Large power factor, anomalous Nernst effect, and temperature-dependent thermoelectric quantum oscillations in the magnetic Weyl semimetal NdAlSi

Magnetic topological materials have attracted much attention due to the interplay between magnetism and topological electronic band structure, which may not only generate new exotic quantum states but also bring great potential applications. Here, we present Seebeck and Nernst effects in the magnetic Weyl semimetal NdAlSi as a function of temperature and magnetic field. We find that the power factor reaches 15 mu W cm-1 K-2 at 300 K and zero field, which compare favorably with those of traditional heavily doped semiconductors.
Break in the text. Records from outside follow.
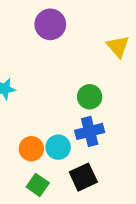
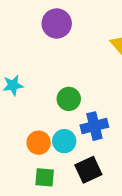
green circle: (90, 97) -> (69, 99), moved
green square: (38, 185) -> (45, 177), turned -30

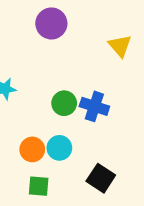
blue cross: (94, 126) -> (94, 106), moved, turned 32
black square: (88, 170) -> (101, 178), moved, turned -32

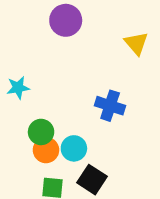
green circle: (64, 103) -> (41, 132), moved
black square: (101, 178) -> (92, 180), moved

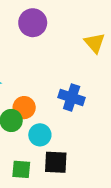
orange circle: (46, 150) -> (24, 108), moved
black square: (92, 180) -> (56, 162), turned -30

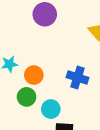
orange circle: (24, 108) -> (34, 75), moved

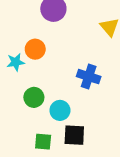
orange circle: (34, 75) -> (35, 49), moved

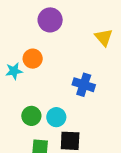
green circle: (34, 97) -> (31, 116), moved

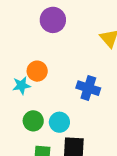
orange circle: (33, 59) -> (37, 71), moved
cyan star: (14, 71) -> (21, 85), moved

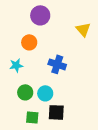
orange circle: (37, 71) -> (29, 42), moved
blue cross: (88, 88) -> (57, 64), moved

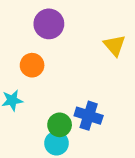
blue cross: (57, 64) -> (89, 116), moved
green circle: (25, 92) -> (60, 125), moved

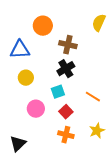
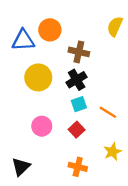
blue triangle: (20, 50) -> (23, 40), moved
yellow circle: (26, 78) -> (38, 77), moved, size x1.5
cyan square: (58, 92) -> (79, 104), moved
orange cross: (66, 135) -> (78, 167), moved

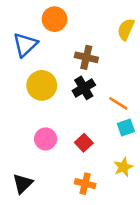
orange circle: (50, 30) -> (54, 19), moved
blue triangle: (23, 40) -> (25, 45), turned -40
cyan square: (79, 104) -> (126, 127), moved
orange line: (108, 112) -> (118, 103), moved

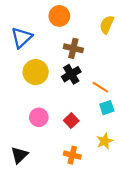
orange circle: (54, 19) -> (59, 16), moved

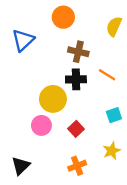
yellow circle: (36, 72) -> (53, 99), moved
black cross: (71, 74) -> (76, 79), turned 30
orange line: (100, 87) -> (107, 75), moved
orange cross: (72, 155) -> (77, 166), turned -35

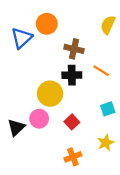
orange circle: (63, 17) -> (47, 24), moved
black triangle: (21, 166) -> (16, 127), moved

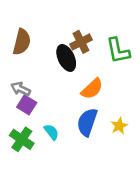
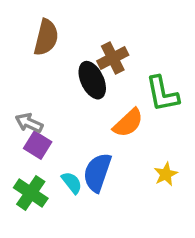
brown semicircle: (22, 42) -> (46, 37), moved
green L-shape: (118, 51) -> (162, 94), moved
blue semicircle: (87, 122) -> (97, 172), moved

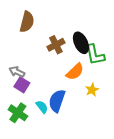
brown cross: (113, 58) -> (56, 45), moved
black ellipse: (92, 80) -> (81, 43), moved
yellow star: (166, 174) -> (92, 90), moved

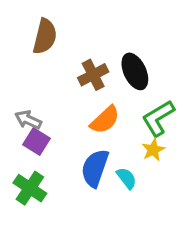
green L-shape: (95, 55) -> (158, 118), moved, turned 70
orange semicircle: (75, 72) -> (105, 120), moved
cyan semicircle: (42, 107) -> (127, 178), moved

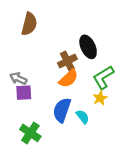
brown cross: (93, 75) -> (67, 61), moved
purple square: (37, 141) -> (24, 93), turned -35
green cross: (30, 188) -> (30, 133), moved

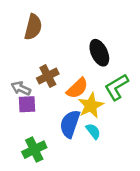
brown cross: (67, 61) -> (48, 76), moved
yellow star: (100, 98) -> (91, 105), moved, size x1.5
green cross: (30, 133) -> (34, 150), turned 30

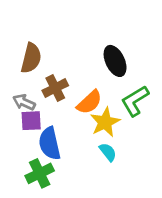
brown semicircle: (33, 27) -> (31, 58), moved
blue semicircle: (70, 124) -> (50, 143), moved, turned -32

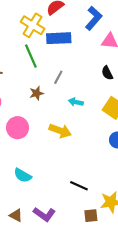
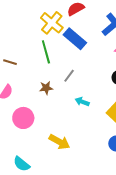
blue rectangle: (59, 38) -> (75, 39), turned 35
yellow arrow: (60, 131) -> (59, 142), moved

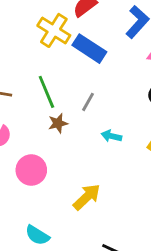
green line: (46, 52) -> (46, 92), moved
yellow arrow: (59, 142) -> (87, 197), turned -65

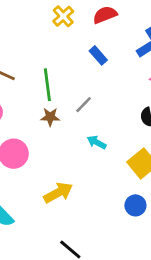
yellow cross: (54, 30) -> (63, 16), moved, size x0.7
blue rectangle: (89, 49) -> (98, 55), size x0.6

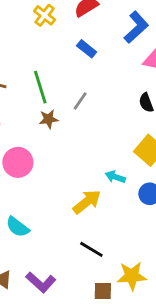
cyan arrow: (97, 142) -> (115, 177), moved
yellow arrow: (58, 193) -> (87, 202), moved

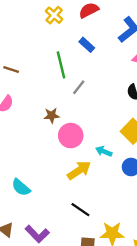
green line: (40, 87) -> (61, 65), moved
brown star: (49, 119) -> (52, 115), moved
pink circle: (18, 162) -> (71, 136), moved

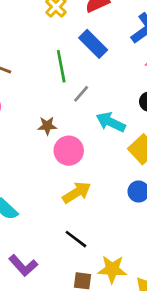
blue rectangle: (87, 45) -> (93, 44), size x1.5
cyan arrow: (104, 151) -> (111, 122), moved, size x1.5

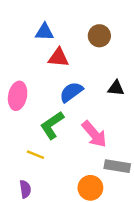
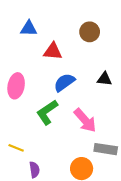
blue triangle: (44, 32) -> (29, 28), moved
yellow line: (35, 155) -> (16, 148), moved
purple semicircle: (25, 189) -> (34, 170), moved

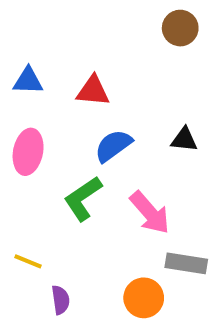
blue triangle: (29, 28) -> (28, 81), moved
brown circle: (90, 32) -> (180, 28), moved

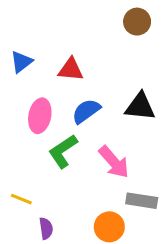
blue triangle: (28, 81) -> (21, 62), turned -40
black triangle: (184, 140) -> (140, 106), size x1.5
pink ellipse: (28, 152) -> (40, 116), moved

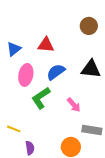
brown circle: (137, 22) -> (89, 26), moved
blue triangle: (21, 62) -> (14, 49), moved
pink arrow: (114, 162) -> (74, 105), size x0.7

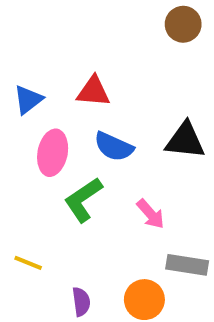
brown circle: (89, 26) -> (183, 24), moved
blue semicircle: (56, 72) -> (114, 147), turned -120
purple semicircle: (30, 148) -> (81, 302), moved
We also find that the anomalous Nernst signals dominate the magneto-thermoelectric properties. In particular, we find that both Seebeck and Nernst effects oscillate clearly as a function of temperature in a constant magnetic field, in addition to the ordinary quantum oscillations with periodicity in inverse magnetic field at a constant temperature. Such new type of temperature-induced oscillations only appears at the narrow field-induced crossover region from a paramagnetic to a polarized paramagnetic phase and arise from the band exchange splitting due to the strong exchange interaction between conductive electrons and 4 f electrons in NdAlSi. Our findings not only demonstrate the potential application of NdAlSi, but also greatly enrich the available quantum phenomena in thermoelectric response.